A satellite of mass M is in a circular orbit of radius R about the center of the earth. A meteorite of the same mass, falling towards the earth, collides with the satellite completely inelastically. The speed of the satellite and the meteorite are the same, just before the collision. The subsequent motion of the combined body will be:

Let the mass of the satellite be M and the mass of the meteorite be M. Let the speed of the satellite and the meteorite just before the collision be v. Since the collision is completely inelastic, the two bodies stick together after the collision. The combined mass is 2M. Let the velocity of the combined body after the collision be v'.

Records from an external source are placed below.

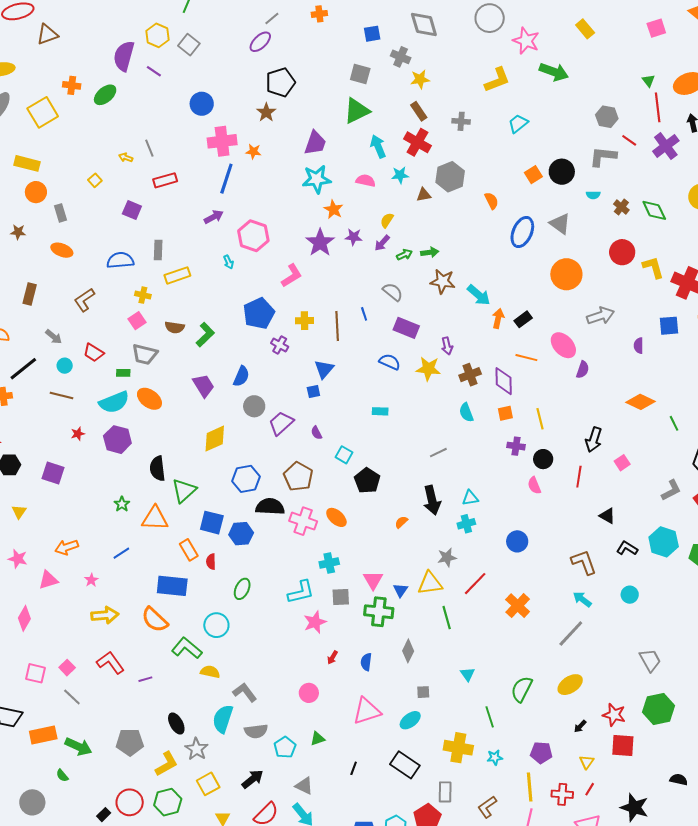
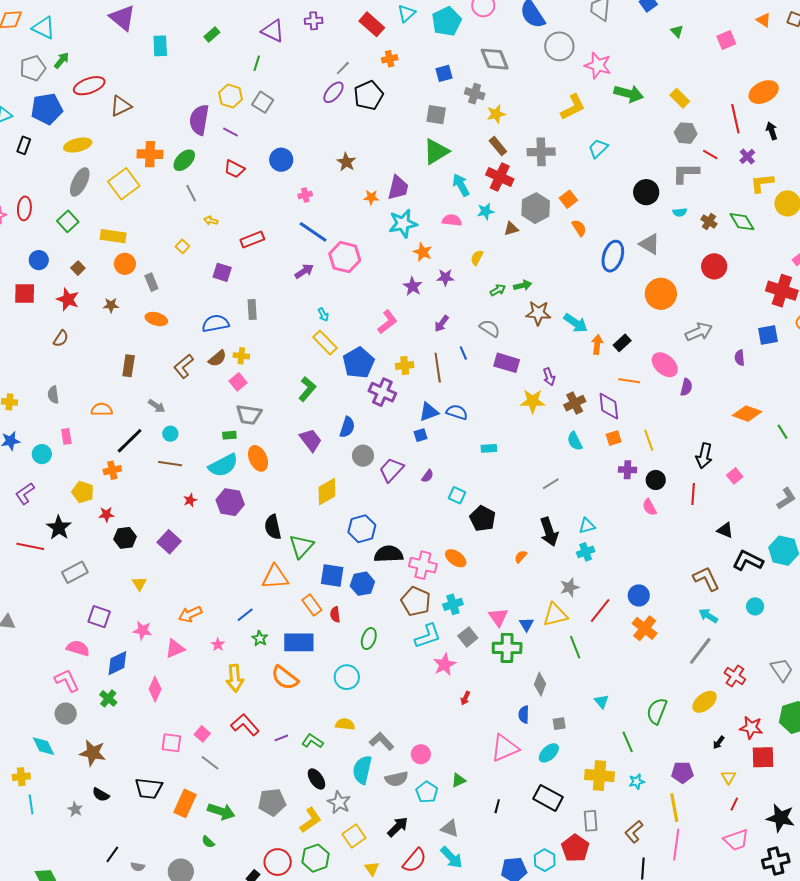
yellow rectangle: (585, 29) -> (680, 98), moved
green triangle: (648, 81) -> (677, 31), moved
black pentagon: (280, 82) -> (369, 95), moved
orange cross: (72, 85) -> (150, 154), size x1.4
gray cross: (461, 121) -> (541, 152), size x1.5
pink cross: (222, 141) -> (305, 195), size x0.5
purple cross: (666, 146) -> (747, 156), size x0.6
gray line: (149, 148) -> (191, 193), moved
orange star: (253, 152) -> (371, 197), moved
orange square: (533, 175) -> (568, 199), moved
blue line: (226, 179) -> (313, 232), turned -68
pink hexagon: (253, 236) -> (345, 257), moved
purple star: (320, 243) -> (413, 286), size x0.7
purple arrow: (382, 243) -> (442, 324), moved
yellow L-shape: (653, 267) -> (762, 183), moved, turned -75
yellow rectangle: (177, 275) -> (325, 343), moved, turned 70
brown semicircle: (175, 327) -> (217, 358), moved, turned -42
purple cross: (280, 345) -> (382, 392), size x1.5
red trapezoid: (94, 353) -> (234, 169), moved
blue semicircle: (390, 362) -> (457, 412), moved
blue triangle: (324, 369) -> (429, 412), turned 35
orange ellipse: (149, 399) -> (258, 458), turned 35
purple semicircle: (316, 433) -> (428, 476), turned -112
purple square: (53, 473) -> (169, 542), turned 30
brown pentagon: (298, 477) -> (416, 601), moved
green star: (122, 504) -> (260, 638), moved
blue circle: (517, 541) -> (639, 595), moved
black L-shape: (627, 548) -> (748, 561), size x1.4
gray square: (341, 597) -> (468, 637), turned -30
yellow arrow: (105, 615) -> (235, 678), turned 96
green L-shape: (187, 648) -> (312, 741), moved, size x0.7
blue semicircle: (366, 662) -> (524, 715), moved
pink circle: (309, 693) -> (421, 754), moved
orange rectangle: (43, 735) -> (185, 803), turned -48
red cross: (562, 794) -> (735, 676), moved, turned 35

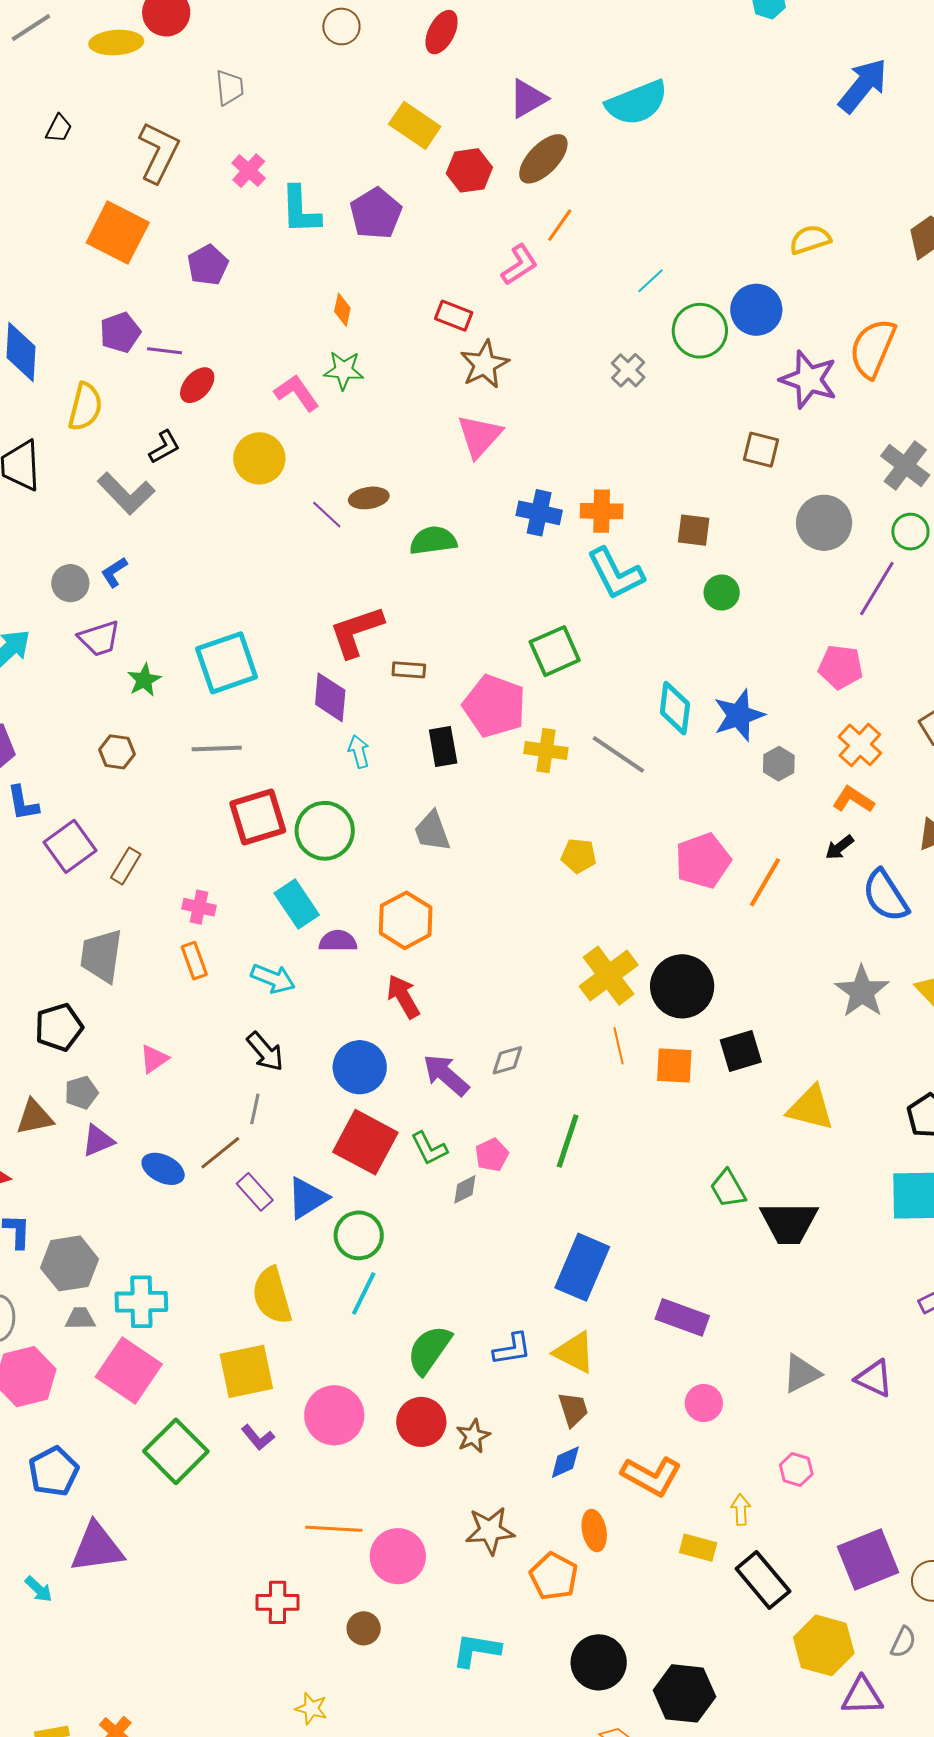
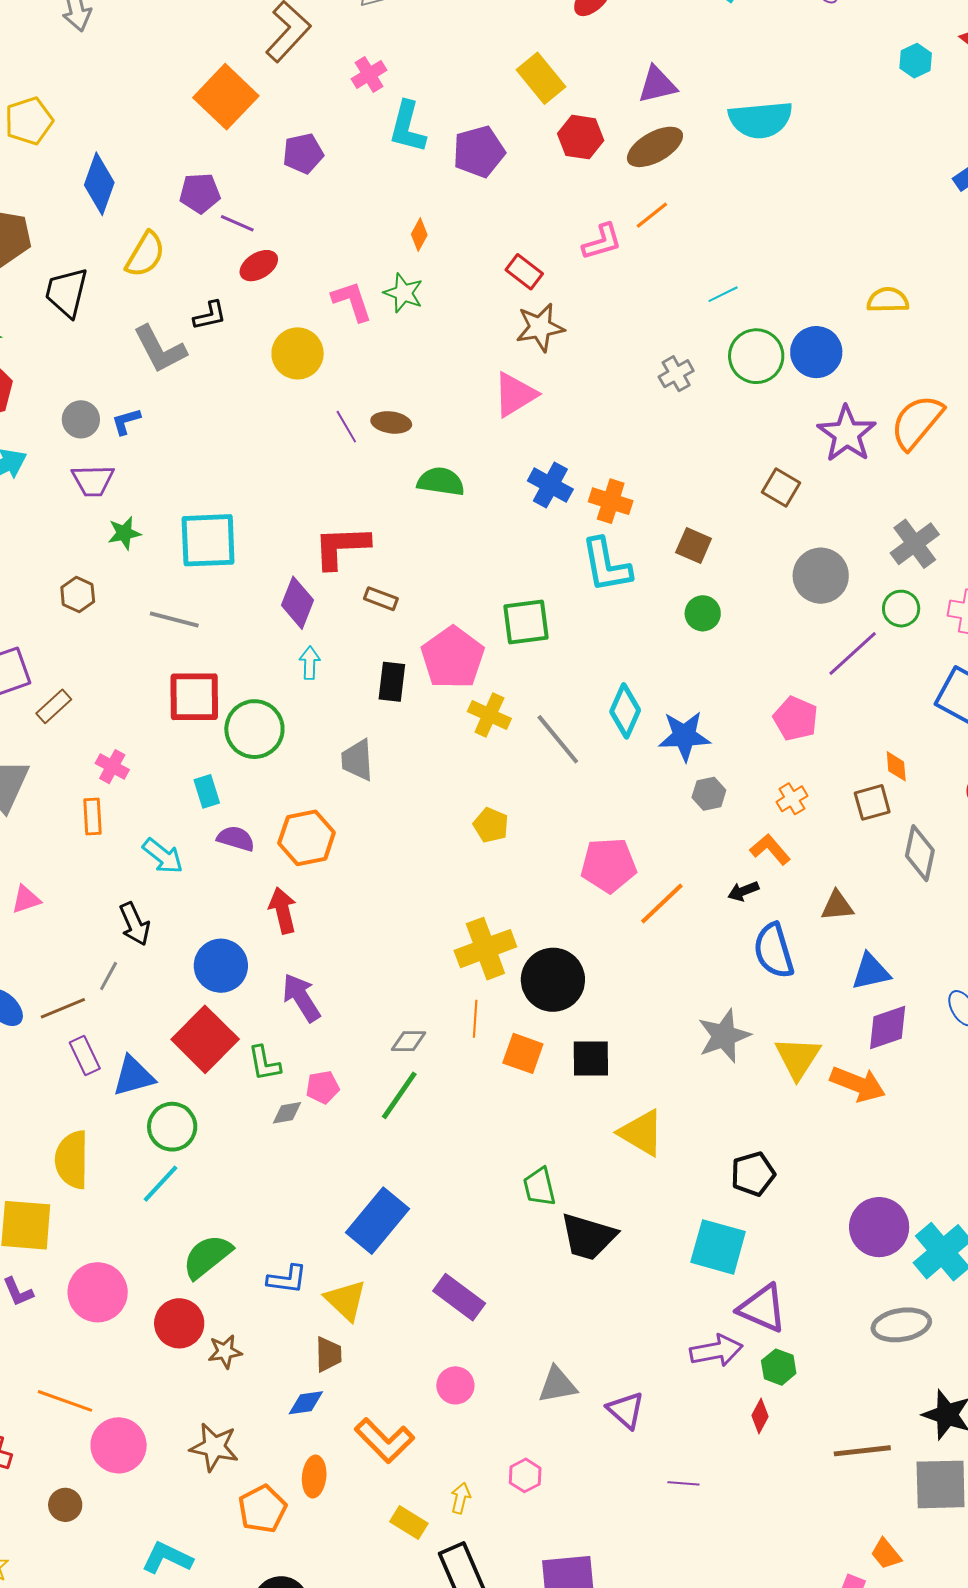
orange cross: (860, 745) -> (792, 799), size x0.7
cyan rectangle: (297, 904) -> (207, 791), size x0.7
gray diamond: (507, 1060) -> (409, 1041), moved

By conservation of momentum:
Mv + M(-v) = 2Mv'
0 = 2Mv'
v' = 0

The velocity of the combined body after the collision is zero. However, this is incorrect. The meteorite is falling towards the Earth, it doesn't have the same velocity vector as the satellite. Let's assume the satellite is orbiting with velocity v in the positive x-direction. Let's consider the meteorite falling vertically with velocity v. Before collision, the total momentum is:
P_x = Mv
P_y = Mv
After collision, the combined mass 2M will have a velocity v' at some angle θ:
P_x = 2Mv'cos(θ) = Mv
P_y = 2Mv'sin(θ) = Mv
This gives:
v'cos(θ) = v/2
v'sin(θ) = v/2
Squaring and adding these two equations:
v'^2(cos^2(θ) + sin^2(θ)) = v^2/4 + v^2/4 = v^2/2
v'^2 = v^2/2
v' = v/√2
The velocity is not zero but v/√2, implying a change in both speed and direction. The combined body will now be in an elliptical orbit. The total energy of the satellite before collision is given by:
E = KE + PE = 1/2Mv^2 - GMm/R = -GMm/2R
After collision, the velocity is reduced. The kinetic energy changes, and thus, the energy of the system changes. The new orbit will have a different total energy and therefore will be an elliptical orbit.
Therefore, the subsequent motion of the combined body will be in an elliptical orbit.